VOYAGE EN ALBANIE ET AU MONTÉNÉGRO,

(1858[1])
PAR M. G. LEJEAN.
(Inédit.)


Jabliak : épisodes de guerre contemporaine. — Récoltes bien gagnées. — La Tsernovich : arrivée à Rjeka. — Une imprimerie monténégrine en 1492. — Vue magnifique. — Arrivée à Tsettinie.

C’est avec une émotion facile à comprendre que je me trouvais en face de ce glorieux coin de terre qui tient en échec depuis quatre siècles la fortune et toute la puissance de l’empire ottoman. J’étais encore sous l’impression de la journée de Grahovo toute récente alors. Des troupes qui avaient vaincu les Russes sur le Danube étaient venues se faire écraser par la bravoure indisciplinée d’une poignée de paysans héroïques. En ce moment même quatre grandes puissances étaient occupées à intervenir entre la Porte humiliée et les Monténégrins prêts à conquérir l’Herzegovine où les appelaient les populations chrétiennes agitées et frémissantes. Ce nom de Monténégro, ignoré de l’Europe il y a dix ans, venait de se révéler dans des événements qui menaçaient de réveiller les complications de la question d’Orient, et quoique familiarisé par divers voyages avec l’histoire et la physionomie de ces étranges contrées, j’éprouvais une curiosité avide à étudier de près cette race indomptable et sur laquelle, comme il arrive à tous les peuples qu'un événement inattendu met en lumière, tant de vérités et surtout tant de fables avaient été publiées.

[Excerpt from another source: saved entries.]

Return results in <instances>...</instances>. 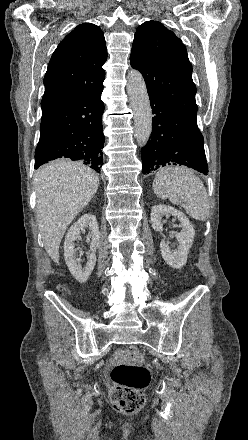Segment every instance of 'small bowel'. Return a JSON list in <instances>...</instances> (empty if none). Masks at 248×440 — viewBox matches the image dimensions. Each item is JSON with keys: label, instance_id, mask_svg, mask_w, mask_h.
<instances>
[{"label": "small bowel", "instance_id": "small-bowel-1", "mask_svg": "<svg viewBox=\"0 0 248 440\" xmlns=\"http://www.w3.org/2000/svg\"><path fill=\"white\" fill-rule=\"evenodd\" d=\"M119 356H120V353H119V352L116 353V355H115V357H114V360L117 359Z\"/></svg>", "mask_w": 248, "mask_h": 440}]
</instances>
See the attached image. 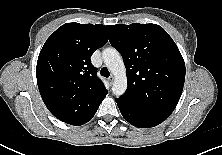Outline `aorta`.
I'll return each instance as SVG.
<instances>
[{"instance_id": "aorta-1", "label": "aorta", "mask_w": 222, "mask_h": 155, "mask_svg": "<svg viewBox=\"0 0 222 155\" xmlns=\"http://www.w3.org/2000/svg\"><path fill=\"white\" fill-rule=\"evenodd\" d=\"M102 58L107 68L114 75L112 92L116 96L122 95L127 89L126 68L120 53L112 47L105 48Z\"/></svg>"}]
</instances>
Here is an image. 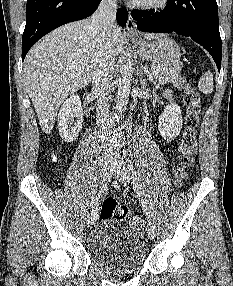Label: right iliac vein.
Returning <instances> with one entry per match:
<instances>
[{"label":"right iliac vein","mask_w":233,"mask_h":286,"mask_svg":"<svg viewBox=\"0 0 233 286\" xmlns=\"http://www.w3.org/2000/svg\"><path fill=\"white\" fill-rule=\"evenodd\" d=\"M111 172H112V167H111L109 161H104L102 163L101 169H100V178H101L102 183L106 182L109 179ZM97 211H98V208L96 205L91 211V214L89 217V225H93L96 222Z\"/></svg>","instance_id":"63e3f726"}]
</instances>
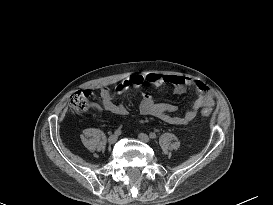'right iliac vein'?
I'll list each match as a JSON object with an SVG mask.
<instances>
[{
  "instance_id": "1",
  "label": "right iliac vein",
  "mask_w": 273,
  "mask_h": 205,
  "mask_svg": "<svg viewBox=\"0 0 273 205\" xmlns=\"http://www.w3.org/2000/svg\"><path fill=\"white\" fill-rule=\"evenodd\" d=\"M118 139V135L117 134H112L109 138H108V142L110 144H114Z\"/></svg>"
}]
</instances>
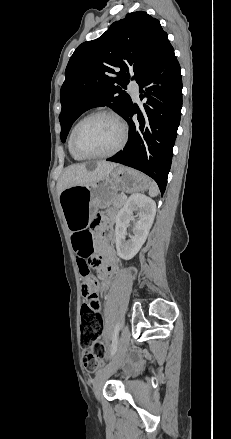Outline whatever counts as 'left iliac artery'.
<instances>
[{"label":"left iliac artery","mask_w":231,"mask_h":439,"mask_svg":"<svg viewBox=\"0 0 231 439\" xmlns=\"http://www.w3.org/2000/svg\"><path fill=\"white\" fill-rule=\"evenodd\" d=\"M118 332H119V328L117 327L114 331L113 334V339H112V345H111V356H113L116 351H117V347H118Z\"/></svg>","instance_id":"left-iliac-artery-1"}]
</instances>
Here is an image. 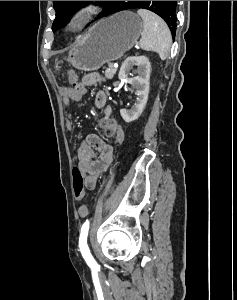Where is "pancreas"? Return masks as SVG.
<instances>
[{
	"label": "pancreas",
	"mask_w": 237,
	"mask_h": 300,
	"mask_svg": "<svg viewBox=\"0 0 237 300\" xmlns=\"http://www.w3.org/2000/svg\"><path fill=\"white\" fill-rule=\"evenodd\" d=\"M116 71H117V69H114V67L111 68V69H110V68L107 69V71H106V73H105L106 79H112V77H114Z\"/></svg>",
	"instance_id": "pancreas-1"
}]
</instances>
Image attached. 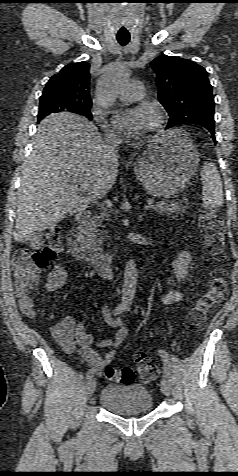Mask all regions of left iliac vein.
Wrapping results in <instances>:
<instances>
[{"mask_svg":"<svg viewBox=\"0 0 238 476\" xmlns=\"http://www.w3.org/2000/svg\"><path fill=\"white\" fill-rule=\"evenodd\" d=\"M161 390L166 396L171 395V384L166 378L161 380Z\"/></svg>","mask_w":238,"mask_h":476,"instance_id":"obj_1","label":"left iliac vein"}]
</instances>
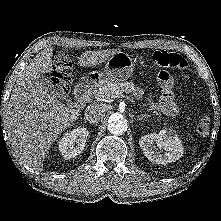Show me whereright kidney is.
Wrapping results in <instances>:
<instances>
[{"label":"right kidney","mask_w":221,"mask_h":221,"mask_svg":"<svg viewBox=\"0 0 221 221\" xmlns=\"http://www.w3.org/2000/svg\"><path fill=\"white\" fill-rule=\"evenodd\" d=\"M89 131L85 127H78L67 132L59 140L58 148L65 159H71L79 155L86 145Z\"/></svg>","instance_id":"ca27d5eb"}]
</instances>
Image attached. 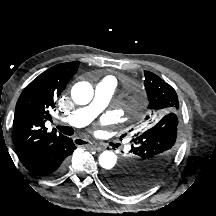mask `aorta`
I'll return each instance as SVG.
<instances>
[{"label": "aorta", "mask_w": 216, "mask_h": 216, "mask_svg": "<svg viewBox=\"0 0 216 216\" xmlns=\"http://www.w3.org/2000/svg\"><path fill=\"white\" fill-rule=\"evenodd\" d=\"M93 88L88 82L76 83L71 91L73 101L78 105H86L93 98ZM99 165L106 170L112 169L117 163V156L112 151H104L99 156Z\"/></svg>", "instance_id": "1"}]
</instances>
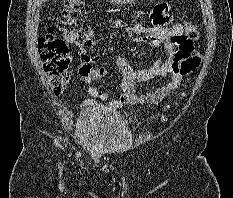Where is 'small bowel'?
Masks as SVG:
<instances>
[{"label":"small bowel","mask_w":233,"mask_h":198,"mask_svg":"<svg viewBox=\"0 0 233 198\" xmlns=\"http://www.w3.org/2000/svg\"><path fill=\"white\" fill-rule=\"evenodd\" d=\"M111 28L124 32L136 42L147 43L160 49L161 55L145 68H135L126 58L118 57L114 66L121 73L123 79L120 93L113 97L111 94L100 92L91 86L92 81L105 77L109 70L100 66L98 55H91L87 53L85 47H82L79 74L81 80L88 85V93L92 97L82 101L81 106L84 109L103 108L106 111H115L127 104H154L168 96L180 85L183 75L174 69L175 58L179 54L195 53L193 46L191 49L185 48L184 45L187 42L185 28L182 23H174V17L170 13L168 4L159 3L154 7L150 14V23L129 25L121 20H116L111 24ZM166 76L169 77V81L152 92L139 94L135 88L136 82L152 77ZM99 101L109 102L105 106H101Z\"/></svg>","instance_id":"c3829d8e"}]
</instances>
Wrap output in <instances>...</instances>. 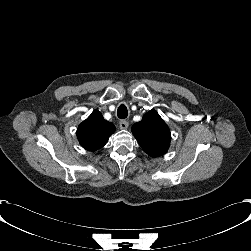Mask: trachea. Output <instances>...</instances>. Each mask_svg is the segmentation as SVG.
Segmentation results:
<instances>
[{"label": "trachea", "mask_w": 251, "mask_h": 251, "mask_svg": "<svg viewBox=\"0 0 251 251\" xmlns=\"http://www.w3.org/2000/svg\"><path fill=\"white\" fill-rule=\"evenodd\" d=\"M127 115H128V110H127V107L125 105H120L118 107V110H117V116L118 118L120 119H125L127 118Z\"/></svg>", "instance_id": "1"}]
</instances>
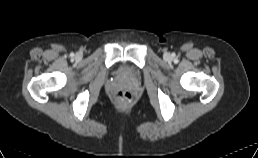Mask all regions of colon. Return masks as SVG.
<instances>
[{"instance_id":"obj_1","label":"colon","mask_w":258,"mask_h":158,"mask_svg":"<svg viewBox=\"0 0 258 158\" xmlns=\"http://www.w3.org/2000/svg\"><path fill=\"white\" fill-rule=\"evenodd\" d=\"M116 98L123 102H130L132 100V95L127 91H120L116 94Z\"/></svg>"}]
</instances>
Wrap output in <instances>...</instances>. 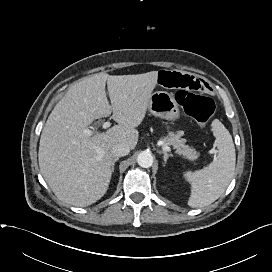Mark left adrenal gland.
I'll return each instance as SVG.
<instances>
[{"mask_svg": "<svg viewBox=\"0 0 272 272\" xmlns=\"http://www.w3.org/2000/svg\"><path fill=\"white\" fill-rule=\"evenodd\" d=\"M161 153H163V155H164V163L166 164V162H167V159L169 158V157H172L173 155L172 154H168L166 151H162Z\"/></svg>", "mask_w": 272, "mask_h": 272, "instance_id": "left-adrenal-gland-1", "label": "left adrenal gland"}]
</instances>
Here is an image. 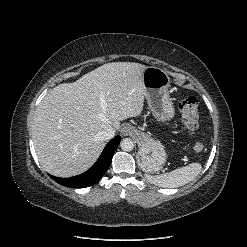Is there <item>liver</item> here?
<instances>
[{
	"label": "liver",
	"mask_w": 247,
	"mask_h": 247,
	"mask_svg": "<svg viewBox=\"0 0 247 247\" xmlns=\"http://www.w3.org/2000/svg\"><path fill=\"white\" fill-rule=\"evenodd\" d=\"M145 69L134 62L107 63L53 88L39 104L32 125L43 169L71 177L90 168L106 144L102 131L119 129L120 121L143 111Z\"/></svg>",
	"instance_id": "1"
}]
</instances>
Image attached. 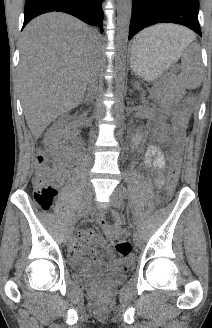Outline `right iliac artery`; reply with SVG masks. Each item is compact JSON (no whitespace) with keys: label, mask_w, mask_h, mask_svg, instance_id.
<instances>
[{"label":"right iliac artery","mask_w":212,"mask_h":328,"mask_svg":"<svg viewBox=\"0 0 212 328\" xmlns=\"http://www.w3.org/2000/svg\"><path fill=\"white\" fill-rule=\"evenodd\" d=\"M83 210L79 209L78 212L76 213V215L74 216L73 220H72V224H75L83 215Z\"/></svg>","instance_id":"right-iliac-artery-1"}]
</instances>
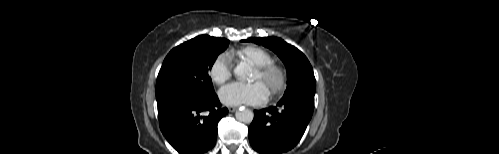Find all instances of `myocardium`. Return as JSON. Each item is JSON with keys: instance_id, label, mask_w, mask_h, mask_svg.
<instances>
[{"instance_id": "obj_1", "label": "myocardium", "mask_w": 499, "mask_h": 154, "mask_svg": "<svg viewBox=\"0 0 499 154\" xmlns=\"http://www.w3.org/2000/svg\"><path fill=\"white\" fill-rule=\"evenodd\" d=\"M256 71L263 81L269 85V94L276 96L282 93L287 84L286 70L279 64L271 62L256 67Z\"/></svg>"}]
</instances>
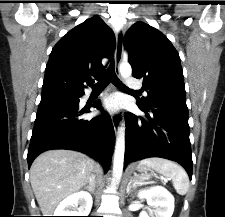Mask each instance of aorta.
Instances as JSON below:
<instances>
[{"instance_id":"aorta-1","label":"aorta","mask_w":225,"mask_h":217,"mask_svg":"<svg viewBox=\"0 0 225 217\" xmlns=\"http://www.w3.org/2000/svg\"><path fill=\"white\" fill-rule=\"evenodd\" d=\"M119 72L124 79L129 78L132 74L130 64L127 62L121 63L119 67ZM124 154H125V128L121 126L118 129L113 161V176L116 180H119L122 176Z\"/></svg>"}]
</instances>
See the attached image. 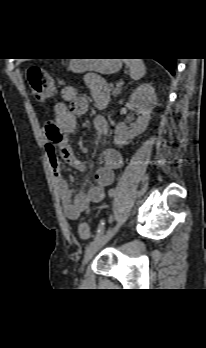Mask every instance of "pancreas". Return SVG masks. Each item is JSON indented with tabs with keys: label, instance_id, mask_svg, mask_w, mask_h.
I'll list each match as a JSON object with an SVG mask.
<instances>
[{
	"label": "pancreas",
	"instance_id": "obj_1",
	"mask_svg": "<svg viewBox=\"0 0 206 348\" xmlns=\"http://www.w3.org/2000/svg\"><path fill=\"white\" fill-rule=\"evenodd\" d=\"M121 91H122V87H112V93L115 97L119 95Z\"/></svg>",
	"mask_w": 206,
	"mask_h": 348
}]
</instances>
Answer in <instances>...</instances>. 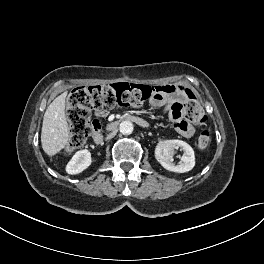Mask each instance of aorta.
I'll return each instance as SVG.
<instances>
[{
  "label": "aorta",
  "mask_w": 264,
  "mask_h": 264,
  "mask_svg": "<svg viewBox=\"0 0 264 264\" xmlns=\"http://www.w3.org/2000/svg\"><path fill=\"white\" fill-rule=\"evenodd\" d=\"M133 129V124L130 121H123L120 123L119 130L123 135H130Z\"/></svg>",
  "instance_id": "1"
}]
</instances>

Le paysage que j’avais sous les yeux produit, au premier abord, une impression bizarre et que je ne peux rendre que par une comparaison. Dans l’une des histoires les plus fantastiques d’Edgard Poe, un homme resté seul à bord d’un navire en perdition voit tout à coup arriver droit sur lui, dans la nuit et dans la tempête, la masse noire et silencieuse d’un vaisseau géant emporté à la dérive. Je ne sais ce que peut être le Monténégro vu par une belle matinée d’été : mais le ciel s’était voilé au moment où je passais à la hauteur de Vranina, et les montagnes de la Tzernitza m’apparaissaient brusquement se dessinant leurs lignes sévères d’un vert sombre sur un ciel plombé, et se reflétant dans des eaux dormantes, lourdes et d’un noir d’encre. Pas un village, pas une hutte de berger, pas une chèvre sur les coteaux : une immobilité et un silence formidables pour qui savait comme moi qu’au premier coup parti d’une de ces canonnières, ces coteaux allaient se couvrir de combattants sortis en quelque sorte de dessous terre, et se couronner d’éclairs et de fumée.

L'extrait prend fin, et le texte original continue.